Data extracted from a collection
BEGIN

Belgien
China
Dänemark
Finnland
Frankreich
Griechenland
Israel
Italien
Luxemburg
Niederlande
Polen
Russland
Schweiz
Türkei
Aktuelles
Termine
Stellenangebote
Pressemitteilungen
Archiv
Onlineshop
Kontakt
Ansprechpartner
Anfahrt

END

■ **WHAT IS BEING ASKED**
Each record must be transcribed exactly, with nothing left out.

■ **ANSWER TO THIS PROBLEM**
Belgien
China
Dänemark
Finnland
Frankreich
Griechenland
Israel
Italien
Luxemburg
Niederlande
Polen
Russland
Schweiz
Türkei
Aktuelles
Termine
Stellenangebote
Pressemitteilungen
Archiv
Onlineshop
Kontakt
Ansprechpartner
Anfahrt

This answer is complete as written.